Jeff and Anna Hunter, co-owners of Upstream, a medical technology company, attended the opening performance on July 27.

“I just soaked it all in,” said Mrs. Hunter. “The sounds, the orchestra, the colors, the dancers, all the beauty of the movement. It was wonderful.”

“I appreciated the themes of, you know, a creator and a heaven, and divine beings with eternal aspects,” said Mr. Hunter.

“I studied Chinese culture in college,” said Karl Fruendt, a military officer at the Peterson Air Force Base. “Tonight gave me the opportunity to take what I had studied in the past and bring it together in a cultural way that really gave me a greater appreciation of the Chinese culture and why it’s so important that this message gets out to the rest of the world.”

Shen Yun’s mission is to revive China’s 5,000 years of divinely inspired culture, much of which was destroyed in the last century by the Chinese Communist Party (CCP).
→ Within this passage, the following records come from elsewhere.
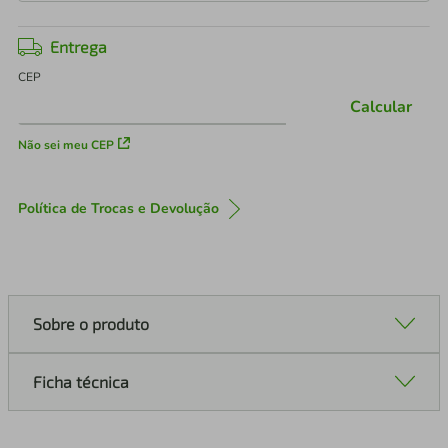
Entrega
CEP
Calcular
Não sei meu CEP
Política de Trocas e Devolução
Sobre o produto
Ficha técnica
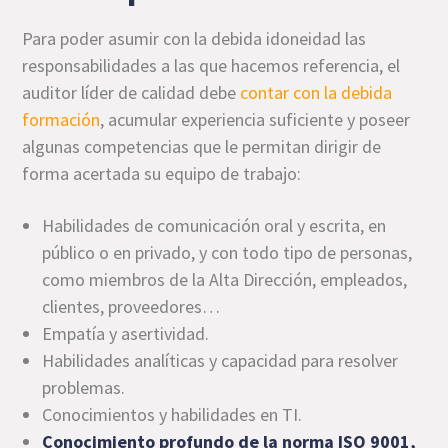
Para poder asumir con la debida idoneidad las
responsabilidades a las que hacemos referencia, el
auditor líder de calidad debe
contar con la debida
formación
, acumular experiencia suficiente y poseer
algunas competencias que le permitan dirigir de
forma acertada su equipo de trabajo:
Habilidades de comunicación oral y escrita, en
público o en privado, y con todo tipo de personas,
como miembros de la Alta Dirección, empleados,
clientes, proveedores…
Empatía y asertividad.
Habilidades analíticas y capacidad para resolver
problemas.
Conocimientos y habilidades en TI.
Conocimiento profundo de la norma ISO 9001,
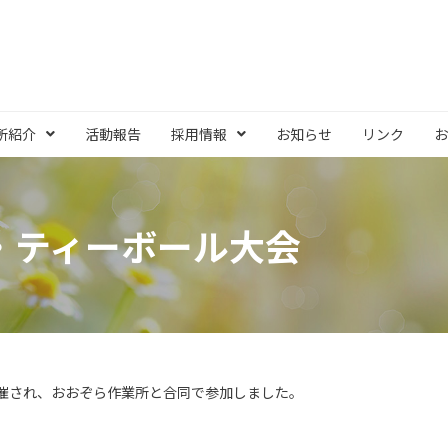
所紹介
活動報告
採用情報
お知らせ
リンク
お
・ティーボール大会
催され、おおぞら作業所と合同で参加しました。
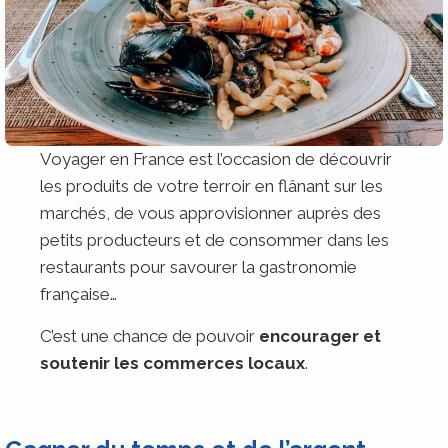
Voyager en France est l’occasion de découvrir
les produits de votre terroir en flânant sur les
marchés, de vous approvisionner auprès des
petits producteurs et de consommer dans les
restaurants pour savourer la gastronomie
française…
C’est une chance de pouvoir
encourager et
soutenir les commerces locaux
.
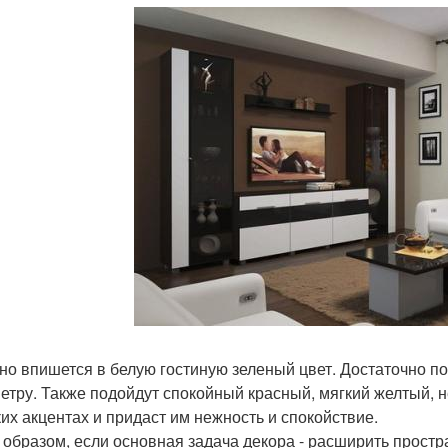
но впишется в белую гостиную зеленый цвет. Достаточно по
етру. Также подойдут спокойный красный, мягкий желтый, 
ких акцентах и придаст им нежность и спокойствие.
 образом, если основная задача декора - расширить прост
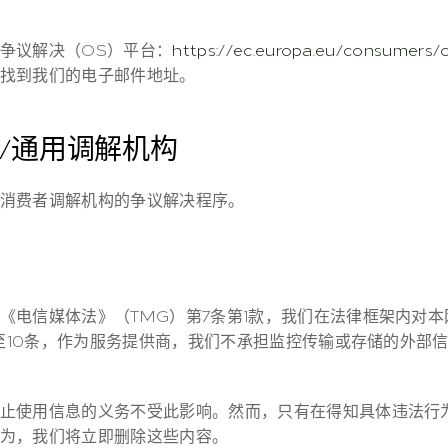
争议解决（OS）平台：
https://ec.europa.eu/consumers/
找到我们的电子邮件地址。
/通用调解机构
消费者调解机构的争议解决程序。
《电信媒体法》（TMG）第7条第1款，我们在法律框架内对
第8至10条，作为服务提供商，我们不承担监控传输或存储的外部
止使用信息的义务不受此影响。然而，只有在得知具体违法行
为，我们将立即删除这些内容。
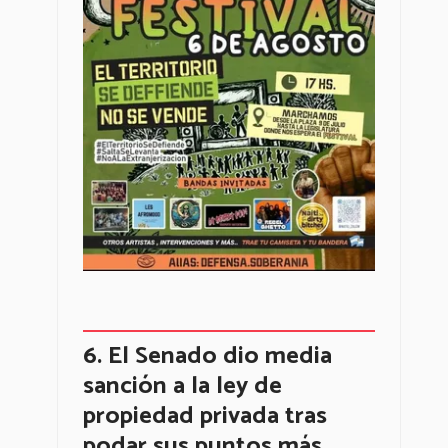
El Senado dio media
sanción a la ley de
propiedad privada tras
podar sus puntos más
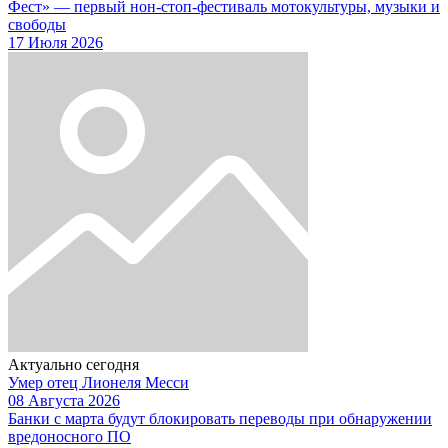
Фест» — первый нон-стоп-фестиваль мотокультуры, музыки и
свободы
17 Июля 2026
Актуально сегодня
Умер отец Лионеля Месси
08 Августа 2026
Банки с марта будут блокировать переводы при обнаружении
вредоносного ПО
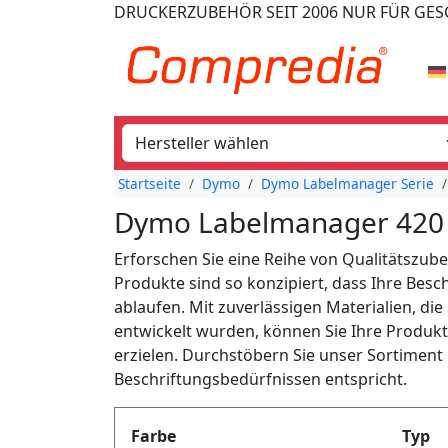
DRUCKERZUBEHÖR
SEIT 2006
NUR FÜR GE
Startseite
Dymo
Dymo Labelmanager Serie
Dymo Labelmanager 420 
Erforschen Sie eine Reihe von Qualitätszu
Produkte sind so konzipiert, dass Ihre Besc
ablaufen. Mit zuverlässigen Materialien, di
entwickelt wurden, können Sie Ihre Produkti
erzielen. Durchstöbern Sie unser Sortiment 
Beschriftungsbedürfnissen entspricht.
Produktfilter
Farbe
Typ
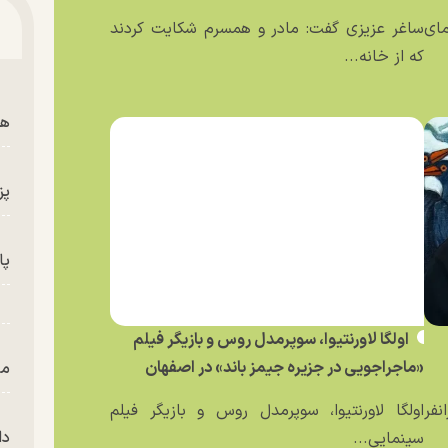
مای
ساغر عزیزی گفت: مادر و همسرم شکایت کردند
که از خانه...
هم
پز
پای
اولگا لاورنتیوا، سوپرمدل روس و بازیگر فیلم
«ماجراجویی در جزیره جیمز باند» در اصفهان
من
نفر
اولگا لاورنتیوا، سوپرمدل روس و بازیگر فیلم
دا
سینمایی...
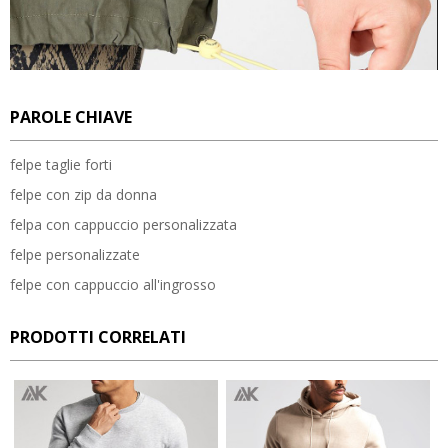
PAROLE CHIAVE
felpe taglie forti
felpe con zip da donna
felpa con cappuccio personalizzata
felpe personalizzate
felpe con cappuccio all'ingrosso
PRODOTTI CORRELATI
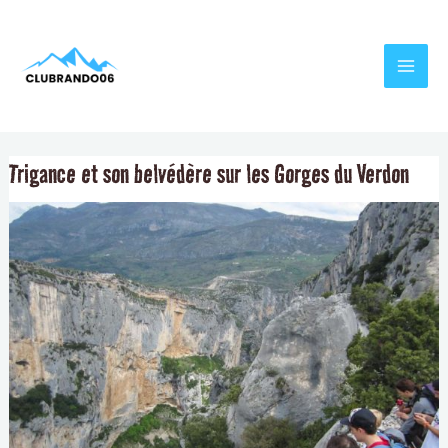
Aller
Navigation
MAI
au
de
MEN
contenu
l’article
Trigance et son belvédère sur les Gorges du Verdon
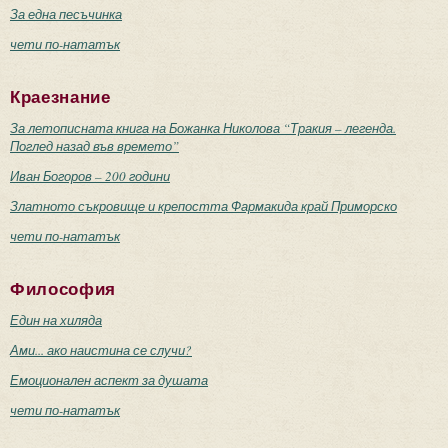
За една песъчинка
чети по-нататък
Краезнание
За летописната книга на Божанка Николова “Тракия – легенда.
Поглед назад във времето”
Иван Богоров – 200 години
Златното съкровище и крепостта Фармакида край Приморско
чети по-нататък
Философия
Един на хиляда
Ами... ако наистина се случи?
Емоционален аспект за душата
чети по-нататък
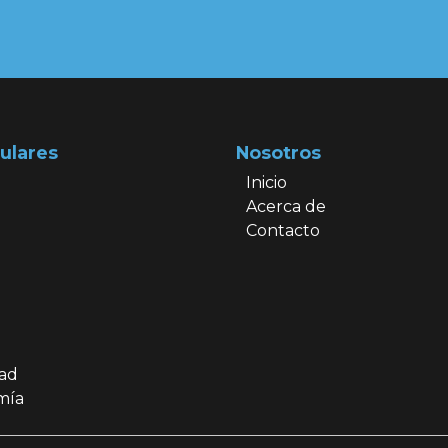
ulares
Nosotros
Inicio
Acerca de
Contacto
dad
mía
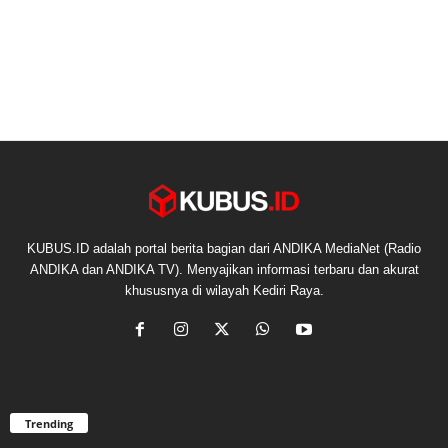
KUBUS.ID adalah portal berita bagian dari ANDIKA MediaNet (Radio
ANDIKA dan ANDIKA TV). Menyajikan informasi terbaru dan akurat
khususnya di wilayah Kediri Raya.
Trending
“The real China is the Chinese people. And the beauty of their culture is on display here, right now,” said Don Kammer, Satellite Operations Mission Assurance Lead.

“I was very moved,” said his wife, Lynda Jo Kammer, a writing professional. “To watch it in dance, in that short of a period of time, has encapsulated the suffering.”

“The Chinese people are a wonderful culture. But their government and their politics have invaded it and destroyed their images, their own people. And this makes it more real, more understandable,” she added.

The performance depicts how the CCP persecutes people for their faith in the divine.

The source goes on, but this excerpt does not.